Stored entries
***

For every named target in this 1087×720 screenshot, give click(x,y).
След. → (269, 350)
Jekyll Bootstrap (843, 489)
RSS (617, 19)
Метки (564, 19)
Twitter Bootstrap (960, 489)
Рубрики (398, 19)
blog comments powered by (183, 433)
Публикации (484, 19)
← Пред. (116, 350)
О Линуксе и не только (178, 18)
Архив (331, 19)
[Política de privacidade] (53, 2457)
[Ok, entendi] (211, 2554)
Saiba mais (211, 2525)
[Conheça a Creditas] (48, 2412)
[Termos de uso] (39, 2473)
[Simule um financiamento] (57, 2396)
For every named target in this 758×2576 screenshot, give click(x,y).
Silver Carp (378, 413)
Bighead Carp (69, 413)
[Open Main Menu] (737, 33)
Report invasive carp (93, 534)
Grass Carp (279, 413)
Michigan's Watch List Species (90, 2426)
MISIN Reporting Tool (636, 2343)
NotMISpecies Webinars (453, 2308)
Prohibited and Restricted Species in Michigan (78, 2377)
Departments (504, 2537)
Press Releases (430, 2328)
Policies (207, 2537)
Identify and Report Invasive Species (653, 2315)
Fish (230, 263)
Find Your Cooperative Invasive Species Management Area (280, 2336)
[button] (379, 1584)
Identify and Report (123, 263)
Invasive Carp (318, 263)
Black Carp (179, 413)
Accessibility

***

Task description: Write down again the exact lines running from the beginning of the data to the line containing "Silver Carp (378, 413)", with both ends included.

Answer to this exercise:
For every named target in this 1087×720 screenshot, give click(x,y).
След. → (269, 350)
Jekyll Bootstrap (843, 489)
RSS (617, 19)
Метки (564, 19)
Twitter Bootstrap (960, 489)
Рубрики (398, 19)
blog comments powered by (183, 433)
Публикации (484, 19)
← Пред. (116, 350)
О Линуксе и не только (178, 18)
Архив (331, 19)
[Política de privacidade] (53, 2457)
[Ok, entendi] (211, 2554)
Saiba mais (211, 2525)
[Conheça a Creditas] (48, 2412)
[Termos de uso] (39, 2473)
[Simule um financiamento] (57, 2396)
For every named target in this 758×2576 screenshot, give click(x,y).
Silver Carp (378, 413)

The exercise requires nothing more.